● **YOUR INSTRUCTIONS**: Would you repeat every line of the data exactly?

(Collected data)
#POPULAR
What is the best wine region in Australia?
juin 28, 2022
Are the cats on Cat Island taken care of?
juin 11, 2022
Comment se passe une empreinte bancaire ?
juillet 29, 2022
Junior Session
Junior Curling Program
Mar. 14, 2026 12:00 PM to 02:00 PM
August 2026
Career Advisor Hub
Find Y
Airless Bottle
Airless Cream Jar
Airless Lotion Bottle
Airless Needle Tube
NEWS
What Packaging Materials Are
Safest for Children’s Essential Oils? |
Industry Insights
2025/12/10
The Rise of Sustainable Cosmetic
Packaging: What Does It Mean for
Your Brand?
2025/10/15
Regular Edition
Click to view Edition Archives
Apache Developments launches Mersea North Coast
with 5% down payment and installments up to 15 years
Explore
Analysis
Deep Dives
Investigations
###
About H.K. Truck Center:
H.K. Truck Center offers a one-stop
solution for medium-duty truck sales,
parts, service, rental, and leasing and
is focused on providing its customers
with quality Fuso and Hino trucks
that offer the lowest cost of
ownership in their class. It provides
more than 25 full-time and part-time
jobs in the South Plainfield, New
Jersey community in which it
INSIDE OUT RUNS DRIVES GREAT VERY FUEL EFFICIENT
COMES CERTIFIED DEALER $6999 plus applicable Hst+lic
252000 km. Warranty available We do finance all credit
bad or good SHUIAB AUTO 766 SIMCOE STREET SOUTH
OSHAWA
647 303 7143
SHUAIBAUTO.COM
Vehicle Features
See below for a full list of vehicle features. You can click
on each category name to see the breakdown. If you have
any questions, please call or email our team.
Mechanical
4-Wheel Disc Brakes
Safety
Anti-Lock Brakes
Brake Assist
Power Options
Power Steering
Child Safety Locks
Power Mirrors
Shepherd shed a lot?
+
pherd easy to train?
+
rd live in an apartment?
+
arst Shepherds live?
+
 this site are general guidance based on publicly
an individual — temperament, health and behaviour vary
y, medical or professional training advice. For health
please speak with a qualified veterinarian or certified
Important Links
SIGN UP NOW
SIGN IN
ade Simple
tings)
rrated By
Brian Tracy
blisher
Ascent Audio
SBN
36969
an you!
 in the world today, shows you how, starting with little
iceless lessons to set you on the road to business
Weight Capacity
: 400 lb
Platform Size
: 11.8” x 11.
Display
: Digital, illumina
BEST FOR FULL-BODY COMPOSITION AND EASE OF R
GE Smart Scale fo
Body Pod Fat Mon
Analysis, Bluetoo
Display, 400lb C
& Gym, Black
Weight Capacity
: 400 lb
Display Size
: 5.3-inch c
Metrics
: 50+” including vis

● **EXERCISE RESULT**:
#POPULAR
What is the best wine region in Australia?
juin 28, 2022
Are the cats on Cat Island taken care of?
juin 11, 2022
Comment se passe une empreinte bancaire ?
juillet 29, 2022
Junior Session
Junior Curling Program
Mar. 14, 2026 12:00 PM to 02:00 PM
August 2026
Career Advisor Hub
Find Y
Airless Bottle
Airless Cream Jar
Airless Lotion Bottle
Airless Needle Tube
NEWS
What Packaging Materials Are
Safest for Children’s Essential Oils? |
Industry Insights
2025/12/10
The Rise of Sustainable Cosmetic
Packaging: What Does It Mean for
Your Brand?
2025/10/15
Regular Edition
Click to view Edition Archives
Apache Developments launches Mersea North Coast
with 5% down payment and installments up to 15 years
Explore
Analysis
Deep Dives
Investigations
###
About H.K. Truck Center:
H.K. Truck Center offers a one-stop
solution for medium-duty truck sales,
parts, service, rental, and leasing and
is focused on providing its customers
with quality Fuso and Hino trucks
that offer the lowest cost of
ownership in their class. It provides
more than 25 full-time and part-time
jobs in the South Plainfield, New
Jersey community in which it
INSIDE OUT RUNS DRIVES GREAT VERY FUEL EFFICIENT
COMES CERTIFIED DEALER $6999 plus applicable Hst+lic
252000 km. Warranty available We do finance all credit
bad or good SHUIAB AUTO 766 SIMCOE STREET SOUTH
OSHAWA
647 303 7143
SHUAIBAUTO.COM
Vehicle Features
See below for a full list of vehicle features. You can click
on each category name to see the breakdown. If you have
any questions, please call or email our team.
Mechanical
4-Wheel Disc Brakes
Safety
Anti-Lock Brakes
Brake Assist
Power Options
Power Steering
Child Safety Locks
Power Mirrors
Shepherd shed a lot?
+
pherd easy to train?
+
rd live in an apartment?
+
arst Shepherds live?
+
 this site are general guidance based on publicly
an individual — temperament, health and behaviour vary
y, medical or professional training advice. For health
please speak with a qualified veterinarian or certified
Important Links
SIGN UP NOW
SIGN IN
ade Simple
tings)
rrated By
Brian Tracy
blisher
Ascent Audio
SBN
36969
an you!
 in the world today, shows you how, starting with little
iceless lessons to set you on the road to business
Weight Capacity
: 400 lb
Platform Size
: 11.8” x 11.
Display
: Digital, illumina
BEST FOR FULL-BODY COMPOSITION AND EASE OF R
GE Smart Scale fo
Body Pod Fat Mon
Analysis, Bluetoo
Display, 400lb C
& Gym, Black
Weight Capacity
: 400 lb
Display Size
: 5.3-inch c
Metrics
: 50+” including vis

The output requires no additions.